6 The articles

The ADS is able to scan and provide free access to past issues of the astronomical journals because of the willing collaboration of the journal publishers. The primary reason that the journal publishers have agreed to allow the scanning of their old volumes is that the loss of individual subscriptions does not pose a threat to their livelihood. Unlike many disciplines, most astronomy journals are able to pay for their publications through the cost of page charges to astronomers who write the articles and through library subscriptions which are unlikely to be cancelled in spite of free access to older volumes through the ADS. The journal publishers continue to charge for access to the current volumes, which is paid for by most institutional libraries.

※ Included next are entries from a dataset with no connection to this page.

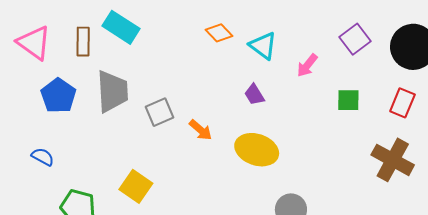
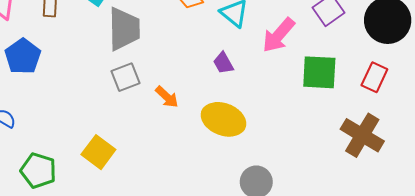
pink arrow: (307, 65) -> (279, 35), size x1.5
gray trapezoid: (112, 91) -> (124, 29), moved
green square: (348, 100) -> (319, 72), size x1.5

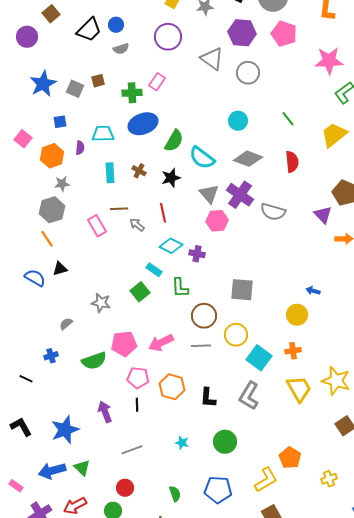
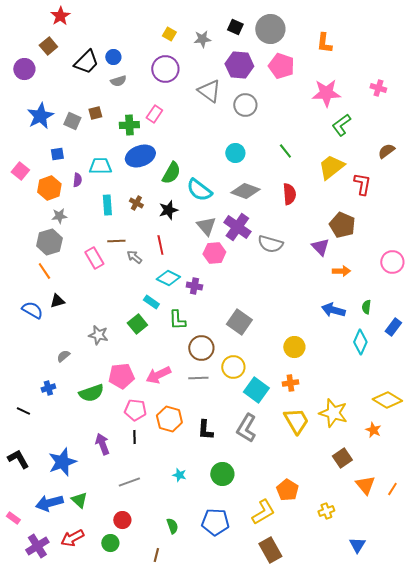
gray square: (242, 290) -> (239, 322), turned 30
blue arrow: (313, 291) -> (333, 310), moved, size x1.6

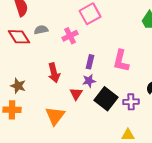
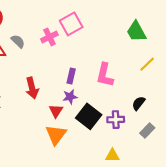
gray semicircle: (41, 30) -> (18, 41), turned 56
pink cross: (70, 36) -> (49, 37), moved
orange triangle: (55, 116) -> (56, 135), moved

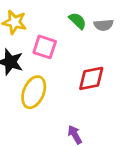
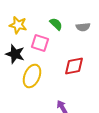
green semicircle: (78, 21) -> (56, 24), moved

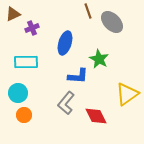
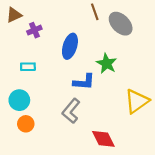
cyan rectangle: (26, 62) -> (28, 67), size x0.6
red diamond: (96, 116) -> (103, 139), moved

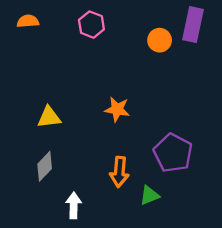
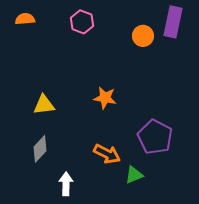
orange arrow: (119, 172) -> (107, 154), turned -68

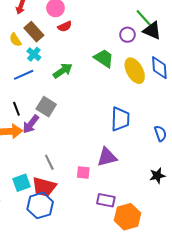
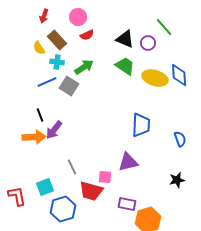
black triangle: (152, 31) -> (125, 39), moved
cyan cross: (34, 54) -> (57, 62), turned -32
green arrow: (63, 71) -> (84, 67), moved
yellow ellipse: (135, 71) -> (155, 78), turned -45
gray square: (46, 107) -> (69, 86), moved
red trapezoid: (44, 187) -> (91, 191), moved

This arrangement places astronomers in a fortunate position for electronic accessibility of astronomy articles.

The original electronic publishing plans for the astronomical community called for STELAR (STudy of Electronic Literature for Astronomical Research, [van Steenberg 1992]; [van Steenberg et al. 1992]; [Warnock et al. 1992]; [Warnock et al. 1993]) to handle the scanning and dissemination of the full journal articles. However, when the STELAR project was terminated in 1993, the ADS assumed responsibility for providing scanned full journal articles to the astronomical community. The first test journal to be scanned was the ApJ Letters which was scanned in January, 1995 at 300 dots per inch (dpi). It should be noted that those scans were intended to be 600 dpi and we will soon rescan them at the higher 600 dpi resolution. Complications in the journal publishing format (plates at the end of some volumes and in the middle of others) were noted and detailed instructions provided to the scanning company so that the resulting scans would be named properly by page or plate number.

All of the scans since the original test batch have been scanned at 600 dpi using a high speed scanner and generating a 1 bit/pixel monochrome image for each page. The files created are then automatically processed in order to de-skew and center the text in each page, resize images to a standard U.S. Letter size (8.5 $\times$ 11 inches), and add a copyright notice at the bottom of each page. For each original scanned page, two separate image files of different resolutions are generated and stored on disk. The availability of different resolutions allows users the flexibility of downloading either high or medium quality documents, depending on the speed of their internet connection. The image formats and compression used were chosen based on the available compression algorithms and browser capabilities. The high resolution files currently used are 600 dpi, 1 bit/pixel TIFF (Tagged Image File Format) files, compressed using the CCITT Group 4 facsimile encoding algorithm. The medium resolution files are 200 dpi, 1 bit/pixel TIFF files, also with CCITT Group 4 facsimile compression.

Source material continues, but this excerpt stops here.